THE TASK: All records, minus the pictures: write them out exactly.

[DATA SHOWN Boundary: Start]

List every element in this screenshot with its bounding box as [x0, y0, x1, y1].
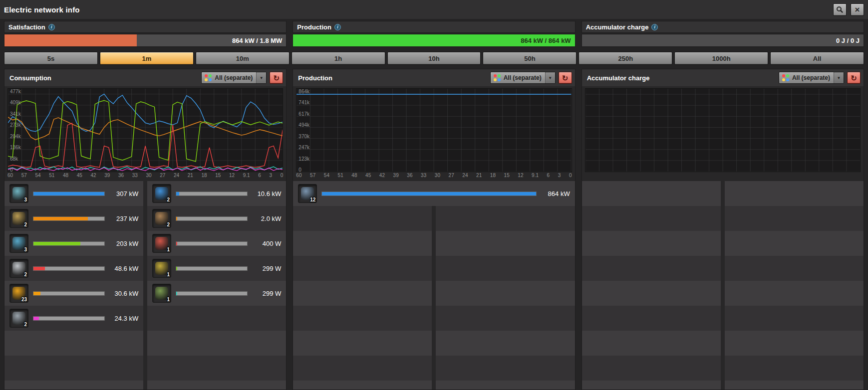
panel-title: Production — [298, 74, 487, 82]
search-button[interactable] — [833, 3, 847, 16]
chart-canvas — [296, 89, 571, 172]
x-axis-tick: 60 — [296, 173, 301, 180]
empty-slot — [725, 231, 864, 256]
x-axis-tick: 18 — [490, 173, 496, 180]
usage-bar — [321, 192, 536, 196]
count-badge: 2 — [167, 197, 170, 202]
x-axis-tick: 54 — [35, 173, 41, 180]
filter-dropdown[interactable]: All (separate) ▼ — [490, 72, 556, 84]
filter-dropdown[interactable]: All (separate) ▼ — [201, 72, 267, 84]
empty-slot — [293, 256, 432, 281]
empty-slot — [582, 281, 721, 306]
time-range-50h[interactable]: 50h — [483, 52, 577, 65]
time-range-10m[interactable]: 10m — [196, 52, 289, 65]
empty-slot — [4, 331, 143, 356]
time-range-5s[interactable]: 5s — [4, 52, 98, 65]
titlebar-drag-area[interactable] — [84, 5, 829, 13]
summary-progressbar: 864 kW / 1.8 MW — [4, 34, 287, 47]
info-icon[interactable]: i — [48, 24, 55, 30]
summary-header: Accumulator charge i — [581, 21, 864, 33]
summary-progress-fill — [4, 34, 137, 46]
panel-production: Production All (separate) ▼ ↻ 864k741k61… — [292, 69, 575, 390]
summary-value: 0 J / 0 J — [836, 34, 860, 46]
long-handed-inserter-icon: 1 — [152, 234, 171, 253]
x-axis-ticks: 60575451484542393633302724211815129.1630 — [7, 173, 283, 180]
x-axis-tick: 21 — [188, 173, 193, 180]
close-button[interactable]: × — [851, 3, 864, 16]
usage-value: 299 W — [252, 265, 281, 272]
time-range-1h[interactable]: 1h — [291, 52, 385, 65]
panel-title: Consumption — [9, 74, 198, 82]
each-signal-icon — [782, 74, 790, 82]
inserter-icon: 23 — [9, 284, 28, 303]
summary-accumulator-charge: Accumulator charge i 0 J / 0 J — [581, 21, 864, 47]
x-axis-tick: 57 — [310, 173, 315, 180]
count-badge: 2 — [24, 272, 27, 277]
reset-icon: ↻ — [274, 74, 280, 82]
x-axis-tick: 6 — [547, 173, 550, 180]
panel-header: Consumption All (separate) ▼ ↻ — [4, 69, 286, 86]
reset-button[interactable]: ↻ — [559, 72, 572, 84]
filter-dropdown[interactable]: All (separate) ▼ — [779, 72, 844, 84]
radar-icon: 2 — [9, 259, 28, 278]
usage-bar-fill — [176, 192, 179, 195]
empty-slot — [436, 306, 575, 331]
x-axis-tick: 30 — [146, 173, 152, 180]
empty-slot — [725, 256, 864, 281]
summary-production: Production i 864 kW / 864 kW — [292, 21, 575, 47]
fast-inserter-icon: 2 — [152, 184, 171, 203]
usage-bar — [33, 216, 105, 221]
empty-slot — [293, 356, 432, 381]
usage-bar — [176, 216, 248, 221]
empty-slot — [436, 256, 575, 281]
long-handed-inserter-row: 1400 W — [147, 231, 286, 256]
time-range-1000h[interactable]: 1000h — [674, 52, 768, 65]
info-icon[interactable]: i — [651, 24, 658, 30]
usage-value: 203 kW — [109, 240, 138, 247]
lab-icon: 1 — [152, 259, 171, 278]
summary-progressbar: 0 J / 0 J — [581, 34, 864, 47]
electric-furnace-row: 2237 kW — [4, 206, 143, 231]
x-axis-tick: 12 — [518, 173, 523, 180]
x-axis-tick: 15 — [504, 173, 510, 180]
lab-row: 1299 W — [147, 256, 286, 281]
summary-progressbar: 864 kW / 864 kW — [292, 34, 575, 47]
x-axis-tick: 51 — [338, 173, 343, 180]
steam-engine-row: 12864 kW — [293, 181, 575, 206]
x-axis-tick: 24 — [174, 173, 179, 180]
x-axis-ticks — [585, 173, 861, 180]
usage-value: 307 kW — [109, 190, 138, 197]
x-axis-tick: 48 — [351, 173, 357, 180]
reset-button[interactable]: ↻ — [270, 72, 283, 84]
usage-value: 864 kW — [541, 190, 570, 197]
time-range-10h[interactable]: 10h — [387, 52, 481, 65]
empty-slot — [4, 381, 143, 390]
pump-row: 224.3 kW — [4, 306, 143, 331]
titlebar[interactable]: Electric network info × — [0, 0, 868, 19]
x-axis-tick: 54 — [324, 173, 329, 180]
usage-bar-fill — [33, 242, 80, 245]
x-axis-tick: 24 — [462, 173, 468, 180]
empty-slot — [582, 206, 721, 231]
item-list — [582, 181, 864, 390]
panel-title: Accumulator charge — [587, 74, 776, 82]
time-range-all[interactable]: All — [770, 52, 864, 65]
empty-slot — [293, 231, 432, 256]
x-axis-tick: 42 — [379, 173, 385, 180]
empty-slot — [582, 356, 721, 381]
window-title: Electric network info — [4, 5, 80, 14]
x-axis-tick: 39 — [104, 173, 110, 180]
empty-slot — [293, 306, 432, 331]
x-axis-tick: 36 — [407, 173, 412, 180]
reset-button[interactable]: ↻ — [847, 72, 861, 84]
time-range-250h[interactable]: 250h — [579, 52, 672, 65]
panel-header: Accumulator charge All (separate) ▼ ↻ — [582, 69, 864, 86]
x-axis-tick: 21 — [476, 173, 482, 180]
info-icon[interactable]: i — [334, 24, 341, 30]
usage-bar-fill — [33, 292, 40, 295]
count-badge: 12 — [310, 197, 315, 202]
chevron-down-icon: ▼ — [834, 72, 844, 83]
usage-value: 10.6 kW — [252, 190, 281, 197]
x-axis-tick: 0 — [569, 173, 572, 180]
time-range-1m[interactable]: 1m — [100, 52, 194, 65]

[DATA SHOWN Boundary: End]

EXERCISE RESPONSE:
List every element in this screenshot with its bounding box as [x0, y0, x1, y1].
panel-title: Production — [298, 74, 487, 82]
search-button[interactable] — [833, 3, 847, 16]
chart-canvas — [296, 89, 571, 172]
x-axis-tick: 60 — [296, 173, 301, 180]
empty-slot — [725, 231, 864, 256]
x-axis-tick: 18 — [490, 173, 496, 180]
usage-bar — [321, 192, 536, 196]
count-badge: 2 — [167, 197, 170, 202]
x-axis-tick: 54 — [35, 173, 41, 180]
filter-dropdown[interactable]: All (separate) ▼ — [490, 72, 556, 84]
filter-dropdown[interactable]: All (separate) ▼ — [201, 72, 267, 84]
empty-slot — [293, 256, 432, 281]
empty-slot — [582, 281, 721, 306]
time-range-50h[interactable]: 50h — [483, 52, 577, 65]
time-range-10m[interactable]: 10m — [196, 52, 289, 65]
empty-slot — [4, 331, 143, 356]
time-range-5s[interactable]: 5s — [4, 52, 98, 65]
titlebar-drag-area[interactable] — [84, 5, 829, 13]
summary-progressbar: 864 kW / 1.8 MW — [4, 34, 287, 47]
info-icon[interactable]: i — [48, 24, 55, 30]
summary-header: Accumulator charge i — [581, 21, 864, 33]
summary-progress-fill — [4, 34, 137, 46]
panel-production: Production All (separate) ▼ ↻ 864k741k61… — [292, 69, 575, 390]
summary-value: 0 J / 0 J — [836, 34, 860, 46]
long-handed-inserter-icon: 1 — [152, 234, 171, 253]
x-axis-ticks: 60575451484542393633302724211815129.1630 — [7, 173, 283, 180]
x-axis-tick: 21 — [188, 173, 193, 180]
close-button[interactable]: × — [851, 3, 864, 16]
usage-value: 299 W — [252, 265, 281, 272]
time-range-1h[interactable]: 1h — [291, 52, 385, 65]
panel-title: Consumption — [9, 74, 198, 82]
each-signal-icon — [782, 74, 790, 82]
inserter-icon: 23 — [9, 284, 28, 303]
summary-accumulator-charge: Accumulator charge i 0 J / 0 J — [581, 21, 864, 47]
x-axis-tick: 57 — [310, 173, 315, 180]
count-badge: 2 — [24, 272, 27, 277]
reset-icon: ↻ — [274, 74, 280, 82]
x-axis-tick: 6 — [547, 173, 550, 180]
panel-header: Consumption All (separate) ▼ ↻ — [4, 69, 286, 86]
reset-button[interactable]: ↻ — [559, 72, 572, 84]
filter-dropdown[interactable]: All (separate) ▼ — [779, 72, 844, 84]
radar-icon: 2 — [9, 259, 28, 278]
usage-bar-fill — [176, 192, 179, 195]
empty-slot — [436, 306, 575, 331]
x-axis-tick: 30 — [146, 173, 152, 180]
empty-slot — [725, 256, 864, 281]
summary-production: Production i 864 kW / 864 kW — [292, 21, 575, 47]
fast-inserter-icon: 2 — [152, 184, 171, 203]
usage-bar — [33, 216, 105, 221]
empty-slot — [293, 356, 432, 381]
usage-bar — [176, 216, 248, 221]
empty-slot — [436, 256, 575, 281]
long-handed-inserter-row: 1400 W — [147, 231, 286, 256]
time-range-1000h[interactable]: 1000h — [674, 52, 768, 65]
info-icon[interactable]: i — [651, 24, 658, 30]
usage-value: 203 kW — [109, 240, 138, 247]
lab-icon: 1 — [152, 259, 171, 278]
summary-progressbar: 0 J / 0 J — [581, 34, 864, 47]
electric-furnace-row: 2237 kW — [4, 206, 143, 231]
x-axis-tick: 12 — [518, 173, 523, 180]
x-axis-tick: 15 — [504, 173, 510, 180]
lab-row: 1299 W — [147, 256, 286, 281]
summary-progressbar: 864 kW / 864 kW — [292, 34, 575, 47]
x-axis-tick: 51 — [338, 173, 343, 180]
steam-engine-row: 12864 kW — [293, 181, 575, 206]
x-axis-tick: 24 — [174, 173, 179, 180]
x-axis-ticks — [585, 173, 861, 180]
usage-value: 307 kW — [109, 190, 138, 197]
x-axis-tick: 48 — [351, 173, 357, 180]
reset-button[interactable]: ↻ — [270, 72, 283, 84]
usage-value: 864 kW — [541, 190, 570, 197]
time-range-10h[interactable]: 10h — [387, 52, 481, 65]
empty-slot — [4, 381, 143, 390]
pump-row: 224.3 kW — [4, 306, 143, 331]
titlebar[interactable]: Electric network info × — [0, 0, 868, 19]
x-axis-tick: 54 — [324, 173, 329, 180]
usage-bar-fill — [33, 242, 80, 245]
x-axis-tick: 24 — [462, 173, 468, 180]
empty-slot — [582, 206, 721, 231]
item-list — [582, 181, 864, 390]
panel-title: Accumulator charge — [587, 74, 776, 82]
time-range-all[interactable]: All — [770, 52, 864, 65]
empty-slot — [293, 231, 432, 256]
x-axis-tick: 42 — [379, 173, 385, 180]
empty-slot — [582, 356, 721, 381]
window-title: Electric network info — [4, 5, 80, 14]
x-axis-tick: 39 — [104, 173, 110, 180]
empty-slot — [293, 306, 432, 331]
x-axis-tick: 36 — [407, 173, 412, 180]
reset-button[interactable]: ↻ — [847, 72, 861, 84]
time-range-250h[interactable]: 250h — [579, 52, 672, 65]
panel-header: Accumulator charge All (separate) ▼ ↻ — [582, 69, 864, 86]
x-axis-tick: 21 — [476, 173, 482, 180]
info-icon[interactable]: i — [334, 24, 341, 30]
usage-bar-fill — [33, 292, 40, 295]
count-badge: 12 — [310, 197, 315, 202]
chevron-down-icon: ▼ — [834, 72, 844, 83]
usage-value: 10.6 kW — [252, 190, 281, 197]
x-axis-tick: 0 — [569, 173, 572, 180]
time-range-1m[interactable]: 1m — [100, 52, 194, 65]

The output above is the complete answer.